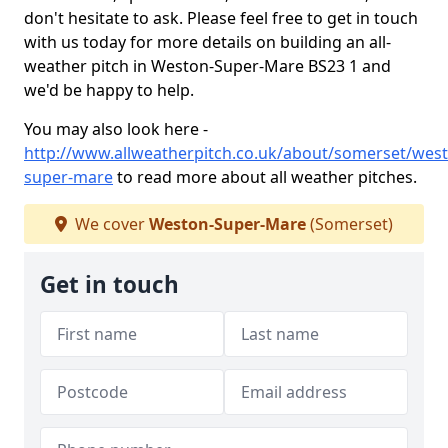
don't hesitate to ask. Please feel free to get in touch
with us today for more details on building an all-
weather pitch in Weston-Super-Mare BS23 1 and
we'd be happy to help.
You may also look here -
http://www.allweatherpitch.co.uk/about/somerset/wes
super-mare
to read more about all weather pitches.
We cover
Weston-Super-Mare
(Somerset)
Get in touch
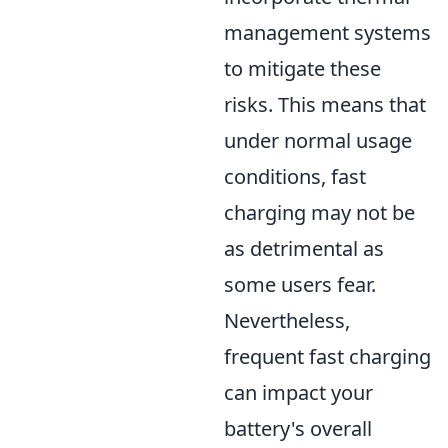
management systems
to mitigate these
risks. This means that
under normal usage
conditions, fast
charging may not be
as detrimental as
some users fear.
Nevertheless,
frequent fast charging
can impact your
battery's overall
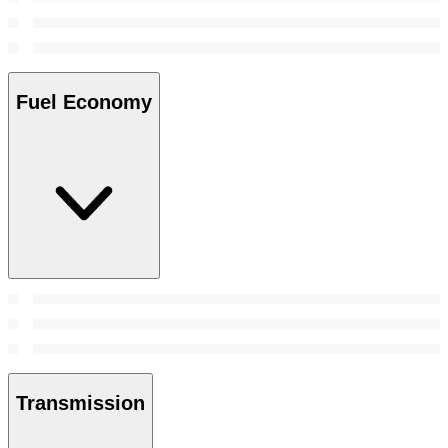
Fuel Economy
Transmission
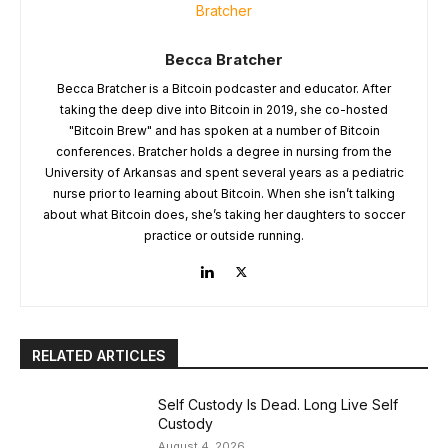
Becca Bratcher
Becca Bratcher is a Bitcoin podcaster and educator. After
taking the deep dive into Bitcoin in 2019, she co-hosted
"Bitcoin Brew" and has spoken at a number of Bitcoin
conferences. Bratcher holds a degree in nursing from the
University of Arkansas and spent several years as a pediatric
nurse prior to learning about Bitcoin. When she isn’t talking
about what Bitcoin does, she’s taking her daughters to soccer
practice or outside running.
RELATED ARTICLES
Self Custody Is Dead. Long Live Self
Custody
August 4, 2026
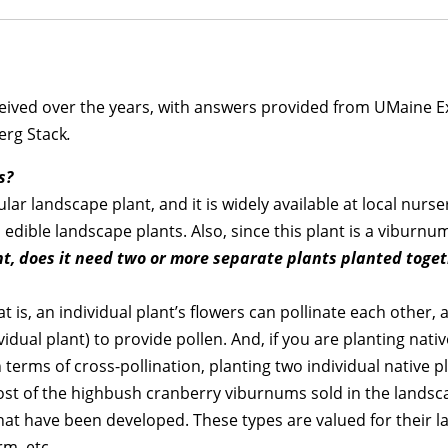
ceived over the years, with answers provided from UMaine E
Berg Stack
.
s?
r landscape plant, and it is widely available at local nurser
edible landscape plants. Also, since this plant is a viburnum
ant, does it need two or more separate plants planted toge
at is, an individual plant’s flowers can pollinate each other, 
dual plant) to provide pollen. And, if you are planting nativ
n terms of cross-pollination, planting two individual native 
ost of the highbush cranberry viburnums sold in the landsc
that have been developed. These types are valued for their la
rm, etc.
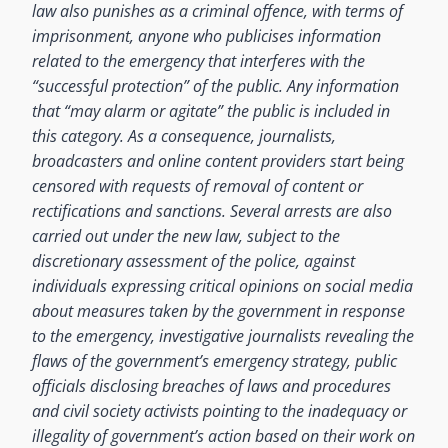
law also punishes as a criminal offence, with terms of
imprisonment, anyone who publicises information
related to the emergency that interferes with the
“successful protection” of the public. Any information
that “may alarm or agitate” the public is included in
this category. As a consequence, journalists,
broadcasters and online content providers start being
censored with requests of removal of content or
rectifications and sanctions. Several arrests are also
carried out under the new law, subject to the
discretionary assessment of the police, against
individuals expressing critical opinions on social media
about measures taken by the government in response
to the emergency, investigative journalists revealing the
flaws of the government’s emergency strategy, public
officials disclosing breaches of laws and procedures
and civil society activists pointing to the inadequacy or
illegality of government’s action based on their work on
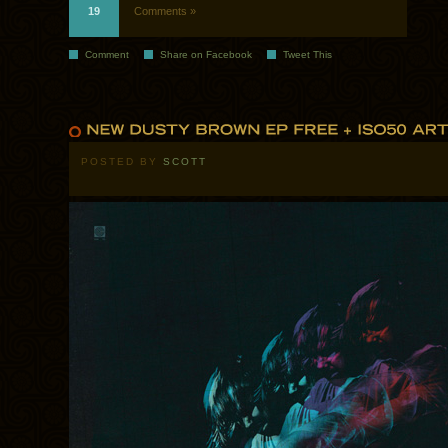
19
Comments »
Comment
Share on Facebook
Tweet This
POSTED BY
SCOTT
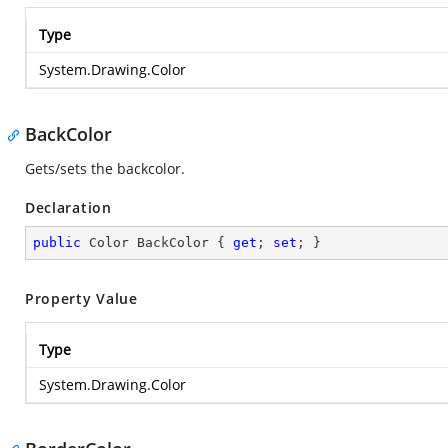
Type
System.Drawing.Color
BackColor
Gets/sets the backcolor.
Declaration
public
 Color BackColor { 
get
; 
set
; }
Property Value
Type
System.Drawing.Color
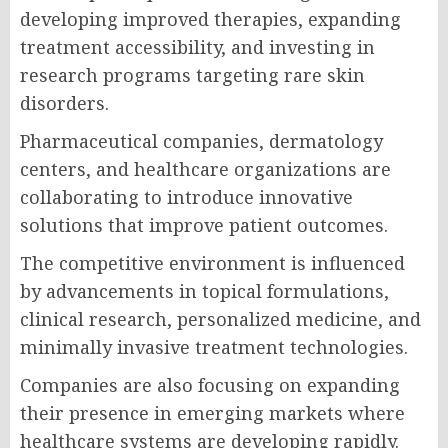
developing improved therapies, expanding
treatment accessibility, and investing in
research programs targeting rare skin
disorders.
Pharmaceutical companies, dermatology
centers, and healthcare organizations are
collaborating to introduce innovative
solutions that improve patient outcomes.
The competitive environment is influenced
by advancements in topical formulations,
clinical research, personalized medicine, and
minimally invasive treatment technologies.
Companies are also focusing on expanding
their presence in emerging markets where
healthcare systems are developing rapidly.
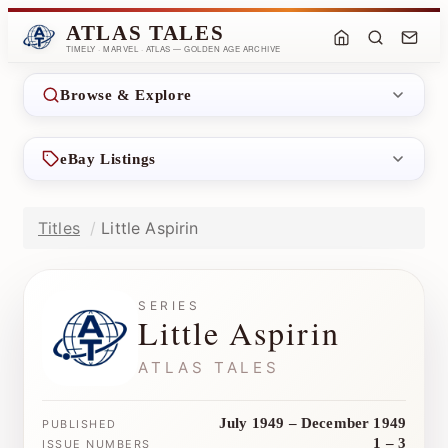
ATLAS TALES
TIMELY · MARVEL · ATLAS — GOLDEN AGE ARCHIVE
Browse & Explore
eBay Listings
Titles
Little Aspirin
SERIES
Little Aspirin
ATLAS TALES
July 1949 – December 1949
PUBLISHED
1 – 3
ISSUE NUMBERS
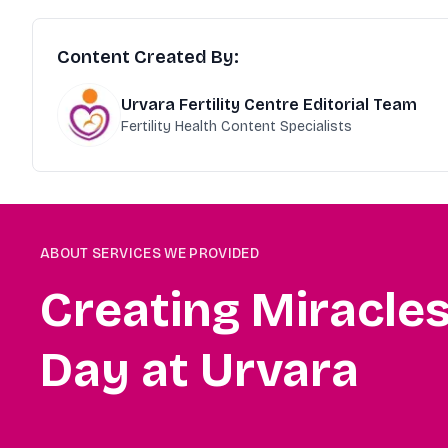
Content Created By:
Urvara Fertility Centre Editorial Team
Fertility Health Content Specialists
ABOUT SERVICES WE PROVIDED
Creating Miracle
Day at Urvara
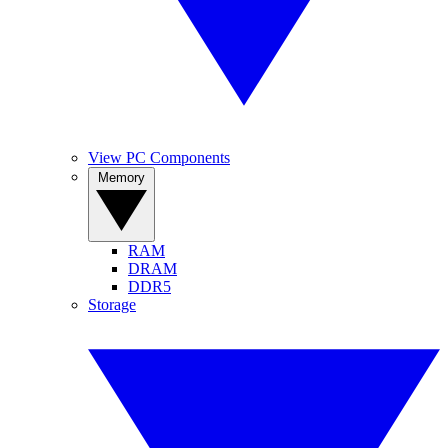
View PC Components
Memory
RAM
DRAM
DDR5
Storage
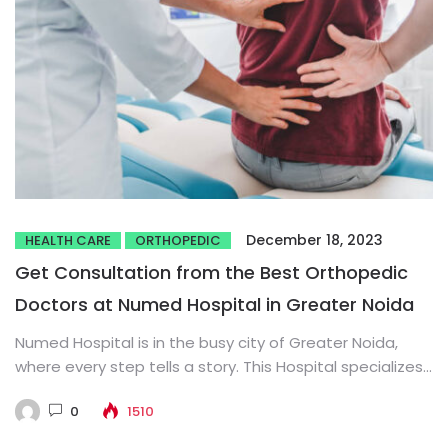
December 18, 2023
HEALTH CARE
ORTHOPEDIC
Get Consultation from the Best Orthopedic
Doctors at Numed Hospital in Greater Noida
Numed Hospital is in the busy city of Greater Noida,
where every step tells a story. This Hospital specializes...
0
1510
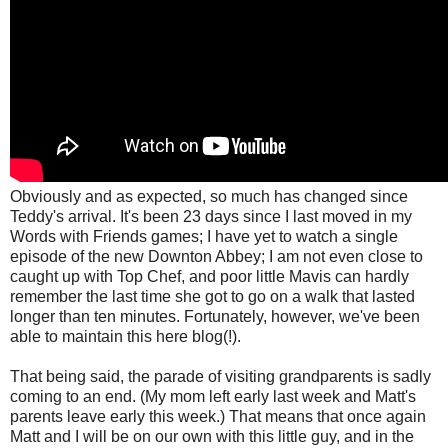
Obviously and as expected, so much has changed since
Teddy's arrival. It's been 23 days since I last moved in my
Words with Friends games; I have yet to watch a single
episode of the new Downton Abbey; I am not even close to
caught up with Top Chef, and poor little Mavis can hardly
remember the last time she got to go on a walk that lasted
longer than ten minutes. Fortunately, however,
we've been
able to maintain this here blog(!).
That being said, the parade of visiting grandparents is sadly
coming to an end. (My mom left early last week and Matt's
parents leave early this week.) That means that once again
Matt and I will be on our own with this little guy, and in the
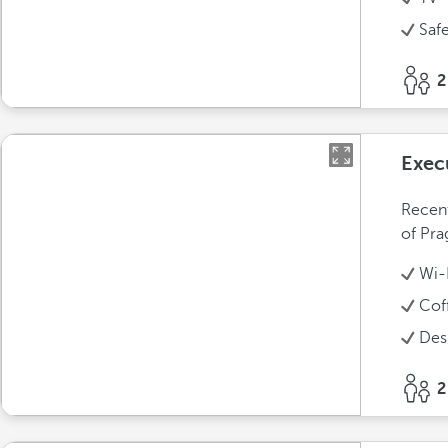
Saf
2
Exec
Recent
of Pra
Wi-
Cof
Des
2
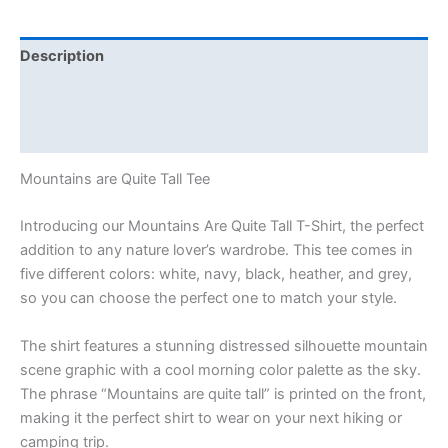
Description
Additional information
Reviews (0)
Mountains are Quite Tall Tee
Introducing our Mountains Are Quite Tall T-Shirt, the perfect
addition to any nature lover’s wardrobe. This tee comes in
five different colors: white, navy, black, heather, and grey,
so you can choose the perfect one to match your style.
The shirt features a stunning distressed silhouette mountain
scene graphic with a cool morning color palette as the sky.
The phrase “Mountains are quite tall” is printed on the front,
making it the perfect shirt to wear on your next hiking or
camping trip.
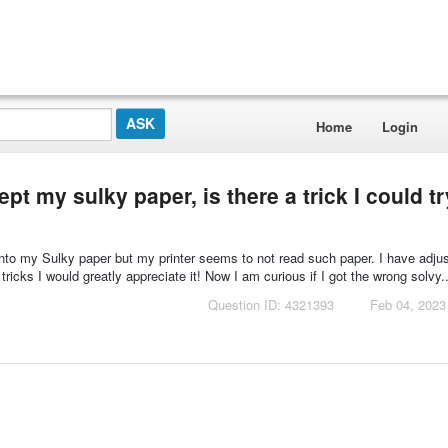
Home
Login
t my sulky paper, is there a trick I could tr
 onto my Sulky paper but my printer seems to not read such paper. I have adj
 tricks I would greatly appreciate it! Now I am curious if I got the wrong solvy..
Question ID: 4321393
Feb 04, 2023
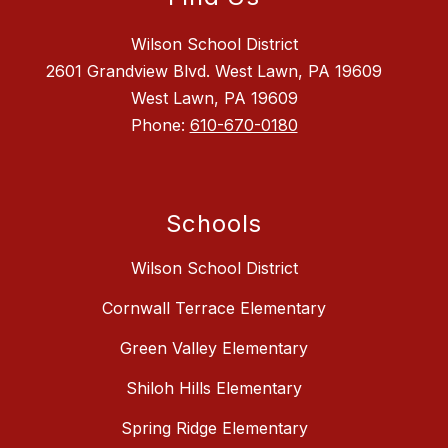
Wilson School District
2601 Grandview Blvd. West Lawn, PA 19609
West Lawn, PA 19609
Phone:
610-670-0180
Schools
Wilson School District
Cornwall Terrace Elementary
Green Valley Elementary
Shiloh Hills Elementary
Spring Ridge Elementary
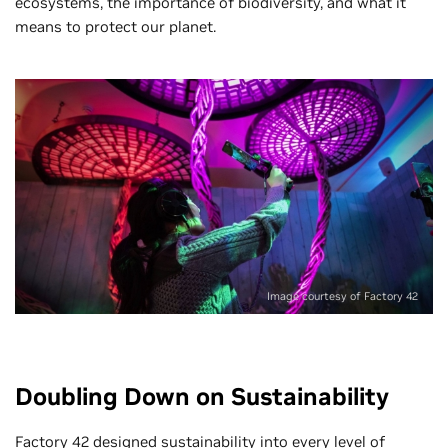
ecosystems, the importance of biodiversity, and what it
means to protect our planet.
Image courtesy of Factory 42
Doubling Down on Sustainability
Factory 42 designed sustainability into every level of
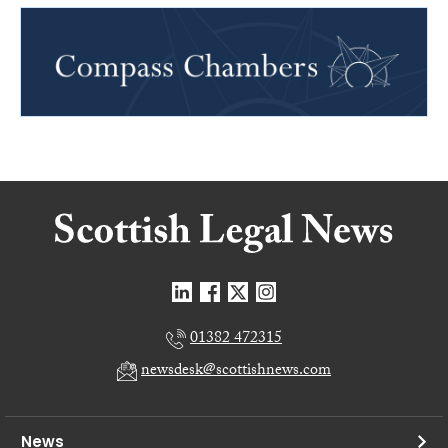
01382 472315
newsdesk@scottishnews.com
News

WHAT IS REQUIRED »
Report each line in the preceding entries that holds the string "planting".

TASK RESPONSE »
dual plant) to provide pollen. And, if you are planting nativ
n terms of cross-pollination, planting two individual native 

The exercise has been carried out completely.